# Data for this exercise
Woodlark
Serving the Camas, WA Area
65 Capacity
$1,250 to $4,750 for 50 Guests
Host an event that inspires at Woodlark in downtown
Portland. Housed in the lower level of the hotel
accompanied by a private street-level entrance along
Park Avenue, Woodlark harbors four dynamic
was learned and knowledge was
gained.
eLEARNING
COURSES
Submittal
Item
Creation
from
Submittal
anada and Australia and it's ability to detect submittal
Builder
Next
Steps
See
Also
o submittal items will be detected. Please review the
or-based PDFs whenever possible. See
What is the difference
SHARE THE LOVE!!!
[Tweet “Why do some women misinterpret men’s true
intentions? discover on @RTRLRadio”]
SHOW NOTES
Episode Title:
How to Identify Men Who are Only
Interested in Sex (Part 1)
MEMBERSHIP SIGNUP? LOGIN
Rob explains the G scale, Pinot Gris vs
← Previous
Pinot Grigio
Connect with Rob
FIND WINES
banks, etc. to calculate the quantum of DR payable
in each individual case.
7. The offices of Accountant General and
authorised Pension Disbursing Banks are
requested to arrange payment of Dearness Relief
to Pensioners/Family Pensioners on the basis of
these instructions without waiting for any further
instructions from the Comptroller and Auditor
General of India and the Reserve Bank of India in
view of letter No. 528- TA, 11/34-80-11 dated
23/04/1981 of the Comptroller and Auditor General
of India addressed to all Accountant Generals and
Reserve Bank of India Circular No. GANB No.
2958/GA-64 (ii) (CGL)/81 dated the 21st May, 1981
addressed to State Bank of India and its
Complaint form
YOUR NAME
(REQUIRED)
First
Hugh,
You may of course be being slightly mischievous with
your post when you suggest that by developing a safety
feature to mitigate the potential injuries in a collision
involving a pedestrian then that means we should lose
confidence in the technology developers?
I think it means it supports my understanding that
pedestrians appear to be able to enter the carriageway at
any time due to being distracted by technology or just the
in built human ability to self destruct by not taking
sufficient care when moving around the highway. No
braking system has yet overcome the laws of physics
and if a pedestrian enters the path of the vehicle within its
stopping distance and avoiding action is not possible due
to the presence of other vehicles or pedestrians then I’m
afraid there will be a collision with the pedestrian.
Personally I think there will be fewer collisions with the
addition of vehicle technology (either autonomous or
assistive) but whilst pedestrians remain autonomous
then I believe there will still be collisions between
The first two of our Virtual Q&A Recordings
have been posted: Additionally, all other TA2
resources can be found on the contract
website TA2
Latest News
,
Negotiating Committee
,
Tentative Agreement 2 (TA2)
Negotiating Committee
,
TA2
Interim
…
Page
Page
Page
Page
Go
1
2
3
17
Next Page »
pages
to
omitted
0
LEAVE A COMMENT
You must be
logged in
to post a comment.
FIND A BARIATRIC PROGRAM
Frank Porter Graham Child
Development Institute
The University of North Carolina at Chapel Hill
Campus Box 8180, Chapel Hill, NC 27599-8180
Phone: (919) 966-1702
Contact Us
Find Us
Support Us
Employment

==

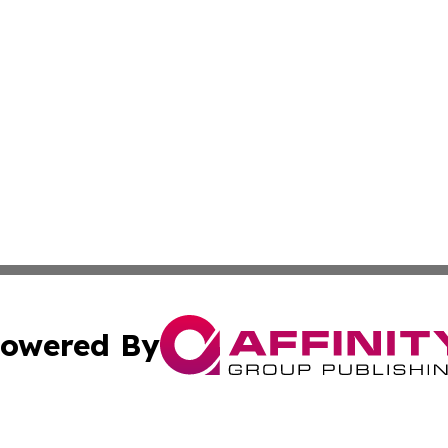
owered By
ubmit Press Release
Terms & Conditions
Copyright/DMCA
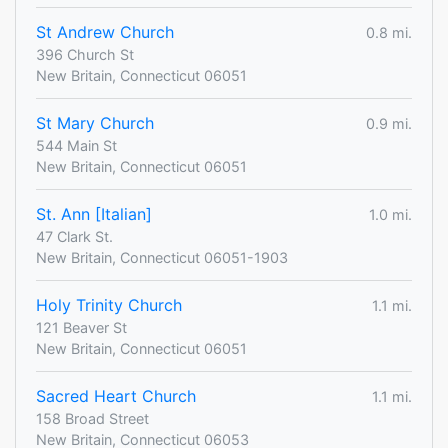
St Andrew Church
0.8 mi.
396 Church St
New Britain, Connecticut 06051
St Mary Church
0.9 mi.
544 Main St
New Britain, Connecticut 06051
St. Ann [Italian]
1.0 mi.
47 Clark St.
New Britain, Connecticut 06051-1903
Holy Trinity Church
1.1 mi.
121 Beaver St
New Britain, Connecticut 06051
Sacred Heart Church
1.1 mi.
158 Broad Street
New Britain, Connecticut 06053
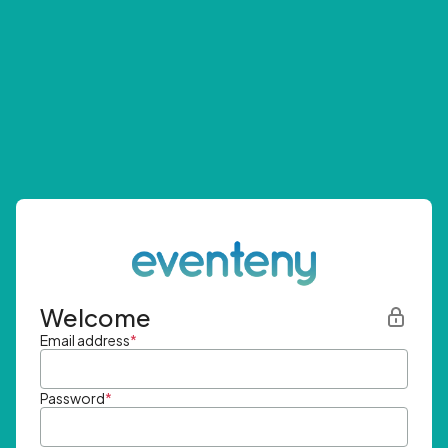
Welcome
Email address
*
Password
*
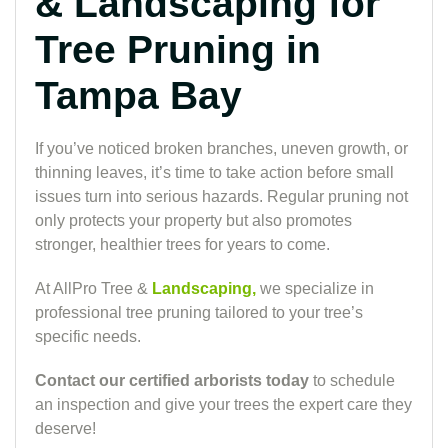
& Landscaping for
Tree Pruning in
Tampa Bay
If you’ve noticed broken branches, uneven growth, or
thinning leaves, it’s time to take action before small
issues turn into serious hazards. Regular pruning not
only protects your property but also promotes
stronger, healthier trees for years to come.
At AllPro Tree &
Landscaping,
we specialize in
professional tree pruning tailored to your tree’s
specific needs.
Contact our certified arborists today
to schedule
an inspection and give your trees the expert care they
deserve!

--

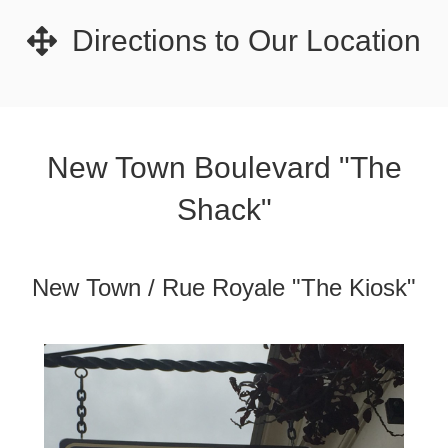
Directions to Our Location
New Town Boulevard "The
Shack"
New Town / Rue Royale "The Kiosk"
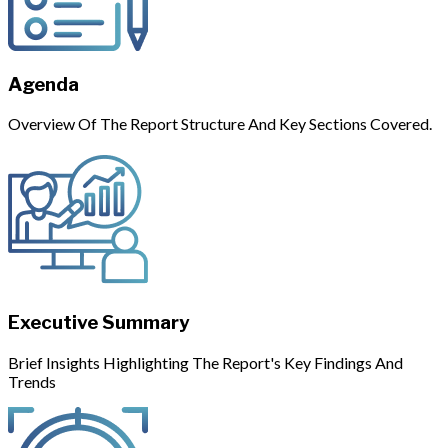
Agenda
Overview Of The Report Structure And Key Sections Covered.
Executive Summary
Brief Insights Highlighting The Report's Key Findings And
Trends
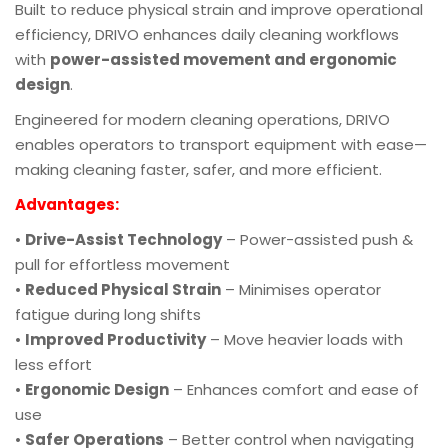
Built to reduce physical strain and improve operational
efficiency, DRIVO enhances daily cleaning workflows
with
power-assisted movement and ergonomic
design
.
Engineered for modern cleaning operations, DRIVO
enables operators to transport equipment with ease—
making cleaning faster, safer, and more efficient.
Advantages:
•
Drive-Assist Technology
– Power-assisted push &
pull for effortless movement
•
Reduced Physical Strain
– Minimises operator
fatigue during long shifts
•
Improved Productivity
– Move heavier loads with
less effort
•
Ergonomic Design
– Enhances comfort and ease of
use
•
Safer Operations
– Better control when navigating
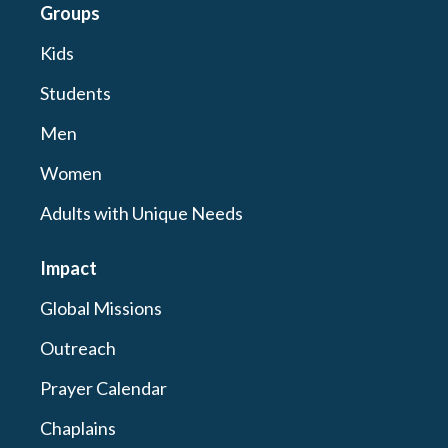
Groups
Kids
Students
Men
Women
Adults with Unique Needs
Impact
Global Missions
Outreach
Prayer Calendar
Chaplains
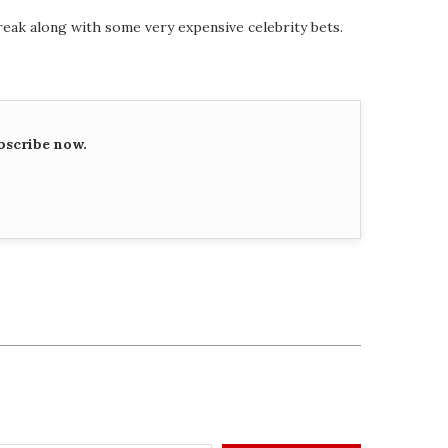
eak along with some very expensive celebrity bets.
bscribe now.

# What you should do
The entries above hold a line with "confidence in the technology developers?" and a later line with "to post a comment.". Write out exactly those lines and all lines between, nothing more.

# Your solution
confidence in the technology developers?
I think it means it supports my understanding that
pedestrians appear to be able to enter the carriageway at
any time due to being distracted by technology or just the
in built human ability to self destruct by not taking
sufficient care when moving around the highway. No
braking system has yet overcome the laws of physics
and if a pedestrian enters the path of the vehicle within its
stopping distance and avoiding action is not possible due
to the presence of other vehicles or pedestrians then I’m
afraid there will be a collision with the pedestrian.
Personally I think there will be fewer collisions with the
addition of vehicle technology (either autonomous or
assistive) but whilst pedestrians remain autonomous
then I believe there will still be collisions between
The first two of our Virtual Q&A Recordings
have been posted: Additionally, all other TA2
resources can be found on the contract
website TA2
Latest News
,
Negotiating Committee
,
Tentative Agreement 2 (TA2)
Negotiating Committee
,
TA2
Interim
…
Page
Page
Page
Page
Go
1
2
3
17
Next Page »
pages
to
omitted
0
LEAVE A COMMENT
You must be
logged in
to post a comment.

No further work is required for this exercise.